Trump “could in fact be the best president for China,” Hong Kong Phoenix Television political commentator Wu Jun said during a recent on-air discussion. “That’s because the Republican Party is more practical and Trump is a businessman who puts his commercial interests above everything else,” Wu said.
Clinton, on the other hand, “might be the least friendly president toward China.” Despite his frequent evocations of China, it’s not clear how familiar Trump actually is with the country.
While he’s claimed to have made “billions of dollars dealing with China,” he has no known investments in the nation, and it isn’t clear what influential figures he knows in the Chinese political and business realms. Chinese are, however, customers for Trump’s hotel, golf course and real estate ventures, while Trump-branded clothing and accessories have been made in China.

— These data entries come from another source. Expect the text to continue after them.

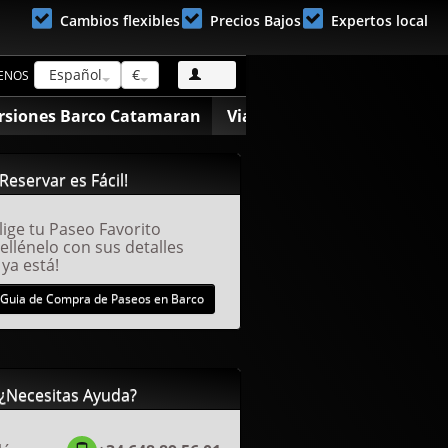
Cambios flexibles
Precios Bajos
Expertos local
Español
€
ENOS
rsiones Barco Catamaran
Viajes Yates
Paseos En Ba
Reservar es Fácil!
lige tu Paseo Favorito
ellénelo con sus detalles
 ya está!
Guia de Compra de Paseos en Barco
¿Necesitas Ayuda?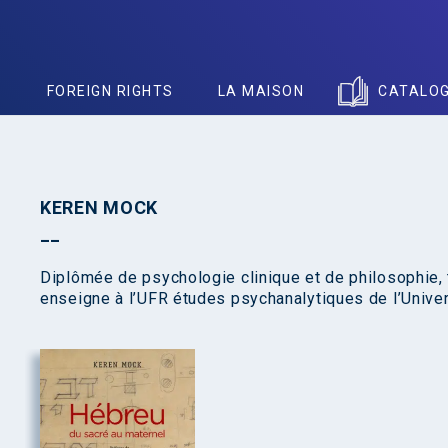
S
FOREIGN RIGHTS
LA MAISON
CATALO
KEREN MOCK
Diplômée de psychologie clinique et de philosophie, 
enseigne à l’UFR études psychanalytiques de l’Univer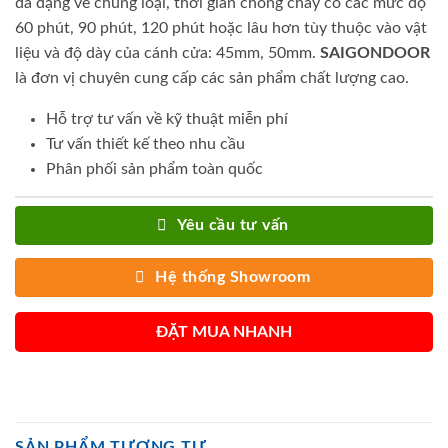
đa dạng về chủng loại, thời gian chống cháy có các mức độ
60 phút, 90 phút, 120 phút hoặc lâu hơn tùy thuộc vào vật
liệu và độ dày của cánh cửa: 45mm, 50mm.
SAIGONDOOR
là đơn vị chuyên cung cấp các sản phẩm chất lượng cao.
Hỗ trợ tư vấn về kỹ thuật miễn phí
Tư vấn thiết kế theo nhu cầu
Phân phối sản phẩm toàn quốc
Yêu cầu tư vấn
Hệ thống Showroom
ĐẶT MUA NHANH
SẢN PHẨM TƯƠNG TỰ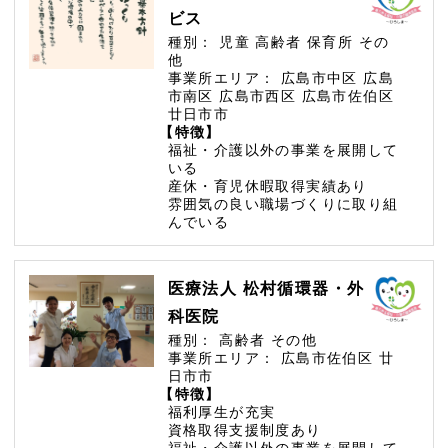
ビス
種別：
児童
高齢者
保育所
その
他
事業所エリア：
広島市中区
広島
市南区
広島市西区
広島市佐伯区
廿日市市
【特徴】
福祉・介護以外の事業を展開して
いる
産休・育児休暇取得実績あり
雰囲気の良い職場づくりに取り組
んでいる
医療法人 松村循環器・外
科医院
種別：
高齢者
その他
事業所エリア：
広島市佐伯区
廿
日市市
【特徴】
福利厚生が充実
資格取得支援制度あり
福祉・介護以外の事業を展開して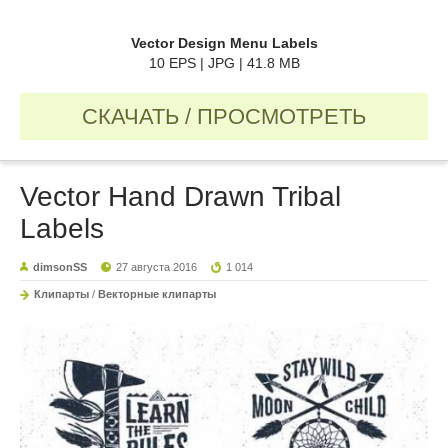
Vector Design Menu Labels
10 EPS | JPG | 41.8 MB
СКАЧАТЬ / ПРОСМОТРЕТЬ
Vector Hand Drawn Tribal
Labels
dimsonSS
27 августа 2016
1 014
Клипарты
/
Векторные клипарты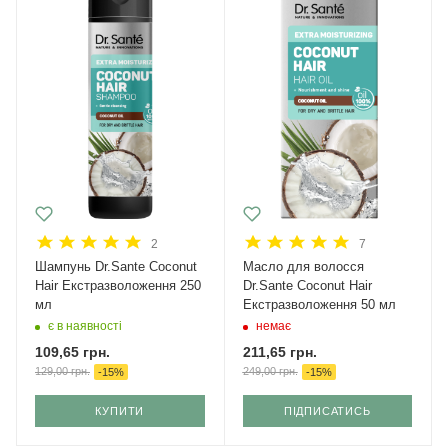
2
7
Шампунь Dr.Sante Coconut
Масло для волосся
Hair Екстразволоження 250
Dr.Sante Coconut Hair
мл
Екстразволоження 50 мл
є в наявності
немає
109,65
грн.
211,65
грн.
129,00
грн.
249,00
грн.
-
15
%
-
15
%
КУПИТИ
ПІДПИСАТИСЬ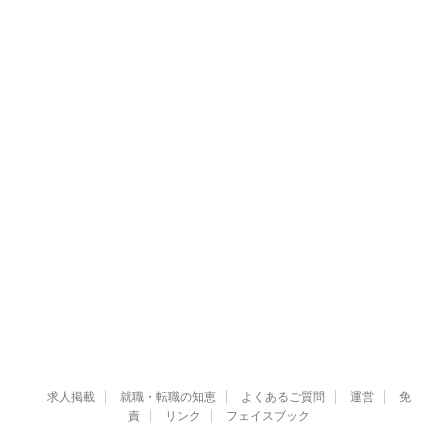
求人掲載
就職・転職の知恵
よくあるご質問
運営
免
責
リンク
フェイスブック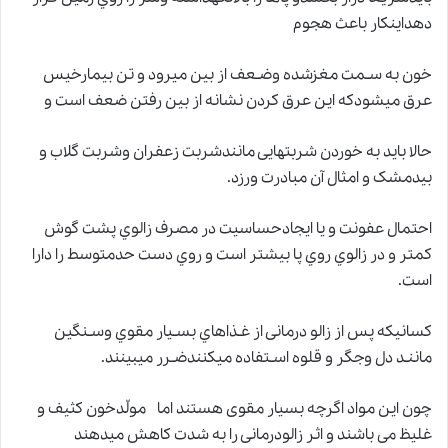
دهداینکار باعث هجوم
خون به سـمت مغزشده وضـعف از بین میرود و تن بیمارخیس
عرق میشودکه این عرق کردن نشانه از بین رفتن ضعف است و
حالا باید به خوردن شربتهایی مانندشربت زعفران وشربت گلاب و
بیدمشک و امثال آن مبادرت ورزد.
احتمال عفونت و یا ایجادحساسیت در مصرف
زالو
ي پشت گوش
کمتر
و
در زالوي روي پا بیشتر است و روي دست حدمتوسط را دارا
است.
کسانیکه پس از زالو درمانی از غـذاهاي بسـیار مقوي وسـنگین
ماننـد دل وجگر و قلوه اسـتفاده میکنندضـرر میبینند.
چون این مواد اگرچه بسیار مقوی هستند اما مولّدخون کثیف و
غلیظ می باشند و اثر زالودرمانی را به شدت کاهش میدهند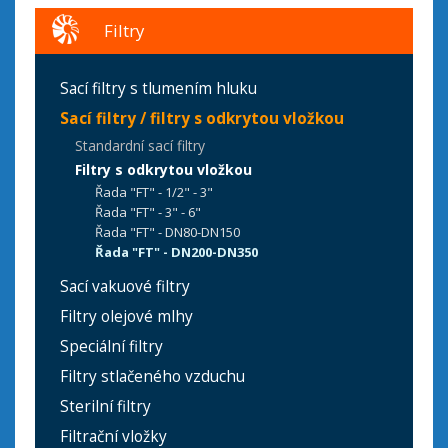
Filtry
Sací filtry s tlumením hluku
Sací filtry / filtry s odkrytou vložkou
Standardní sací filtry
Filtry s odkrytou vložkou
Řada "FT" - 1/2" - 3"
Řada "FT" - 3" - 6"
Řada "FT" - DN80-DN150
Řada "FT" - DN200-DN350
Sací vakuové filtry
Filtry olejové mlhy
Speciální filtry
Filtry stlačeného vzduchu
Sterilní filtry
Filtrační vložky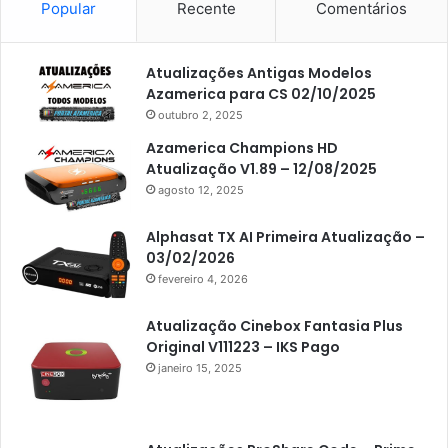
Americabox S105
Popular
Recente
Comentários
Americabox S105 Plus
Atualizações Antigas Modelos
Americabox S205
Azamerica para CS 02/10/2025
Americabox S205 Plus
outubro 2, 2025
Americabox S305 Plus
Azamerica Champions HD
Atualização V1.89 – 12/08/2025
Artcom
agosto 12, 2025
Atacado Games
Alphasat TX AI Primeira Atualização –
Athomics
03/02/2026
fevereiro 4, 2026
Athomics Eon
Athomics i3
Atualização Cinebox Fantasia Plus
Original V111223 – IKS Pago
Athomics i3 Bold
janeiro 15, 2025
Athomics Inspire Qi
Athomics inspire Qi Compact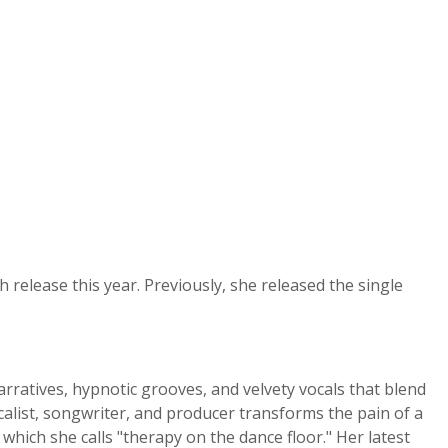
 release this year. Previously, she released the single
rratives, hypnotic grooves, and velvety vocals that blend
calist, songwriter, and producer transforms the pain of a
which she calls "therapy on the dance floor." Her latest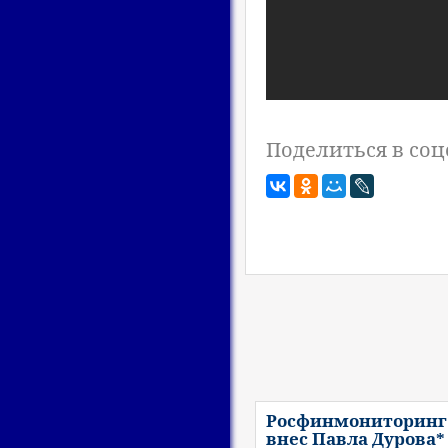
Поделиться в соц
Росфинмониторинг
внес Павла Дурова*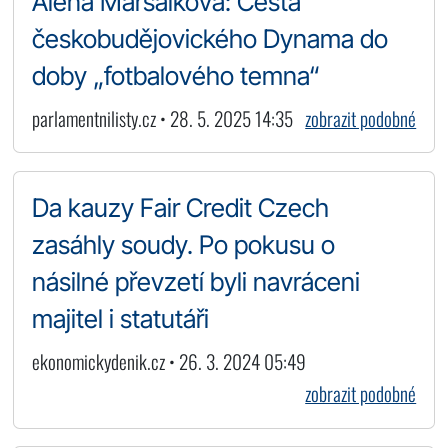
Alena Maršálková: Cesta
českobudějovického Dynama do
doby „fotbalového temna“
parlamentnilisty.cz • 28. 5. 2025 14:35
zobrazit podobné
Da kauzy Fair Credit Czech
zasáhly soudy. Po pokusu o
násilné převzetí byli navráceni
majitel i statutáři
ekonomickydenik.cz • 26. 3. 2024 05:49
zobrazit podobné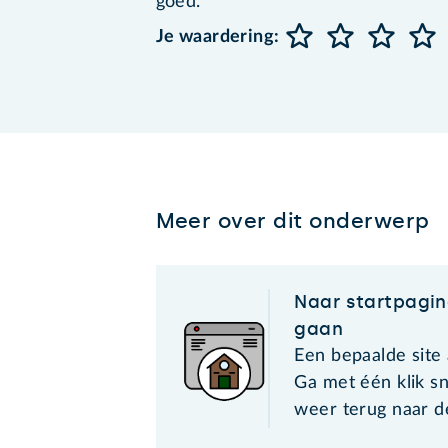
goed.
Je waardering:
Meer over dit onderwerp
Naar startpagin
gaan
Een bepaalde site 
Ga met één klik sn
weer terug naar 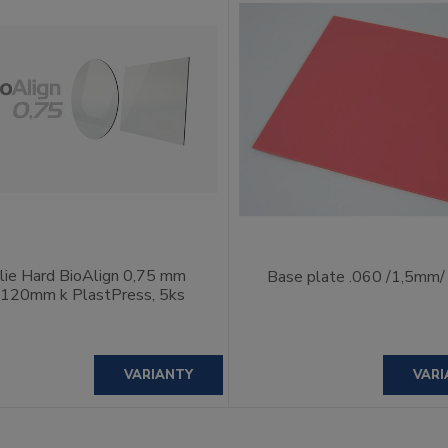
lie Hard BioAlign 0,75 mm
Base plate .060 /1,5mm/ 
.120mm k PlastPress, 5ks
VARIANTY
VARI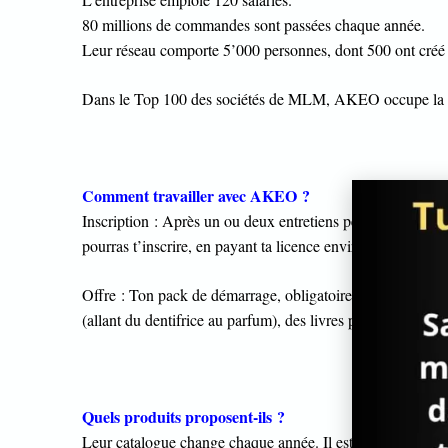
80 millions de commandes sont passées chaque année.
Leur réseau comporte 5’000 personnes, dont 500 ont créé l
Dans le Top 100 des sociétés de MLM, AKEO occupe la
Comment travailler avec AKEO ?
Inscription : Après un ou deux entretiens personnels avec c
pourras t’inscrire, en payant ta licence environ 50 €.
Offre : Ton pack de démarrage, obligatoire, te coûtera 149 
(allant du dentifrice au parfum), des livres pour ta format
Quels produits proposent-ils ?
Leur catalogue change chaque année. Il est très étoffé et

Trump mentions the country so often that a popular YouTube compilation video exists in which he says the word China more than 200 times in just over 3 minutes. His various statements on China range from the blunt (“We can’t continue to allow China to rape our country”) to the anodyne (“I like China very much”). Still, Trump was largely unknown in China until his campaign for the Republican nomination began gathering momentum last year.
Though China’s government rarely comments on American political campaigns, Trump’s advocacy of a 45 per cent tariff on imports that would hit China hard has been lambasted by Finance Minister Lou Jiwei, who called Trump “one of those irrational types” and said enacting such a tariff would cost the US its global leadership. “Don’t even think of being the big boss anymore,” Lou said in April.
Trump’s comments might’ve sparked a stronger response if Chinese hadn’t already grown accustomed to American candidates making strong comments about their country during elections, only to moderate their positions once in office, said Nanjing University foreign relations expert Zhu Feng.
Many Chinese may also be relieved that Trump is focused so relentlessly on China’s role in the US economy, rather on the country’s authoritarian political system, human rights record or policies toward Tibet and the northwestern region of Xinjiang.